§ Your goal
Reprint all of the data below exactly as shown and skip every image.

§ The input
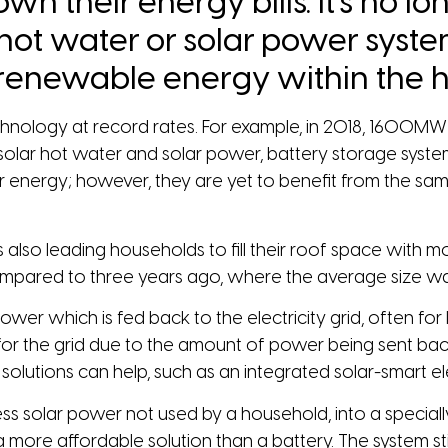
wn their energy bills. It’s no l
 hot water or solar power syst
 renewable energy within the h
nology at record rates. For example, in 2018, 1600MW 
 to solar hot water and solar power, battery storage sy
ar energy; however, they are yet to benefit from the sa
 is also leading households to fill their roof space wit
compared to three years ago, where the average size w
r which is fed back to the electricity grid, often for li
or the grid due to the amount of power being sent back,
olutions can help, such as an integrated solar-smart el
ess solar power not used by a household, into a special
 more affordable solution than a battery. The system stil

§ Output
wn their energy bills. It’s no l
 hot water or solar power syst
 renewable energy within the h
nology at record rates. For example, in 2018, 1600MW 
 to solar hot water and solar power, battery storage sy
ar energy; however, they are yet to benefit from the sa
 is also leading households to fill their roof space wit
compared to three years ago, where the average size w
r which is fed back to the electricity grid, often for li
or the grid due to the amount of power being sent back,
olutions can help, such as an integrated solar-smart el
ess solar power not used by a household, into a special
 more affordable solution than a battery. The system stil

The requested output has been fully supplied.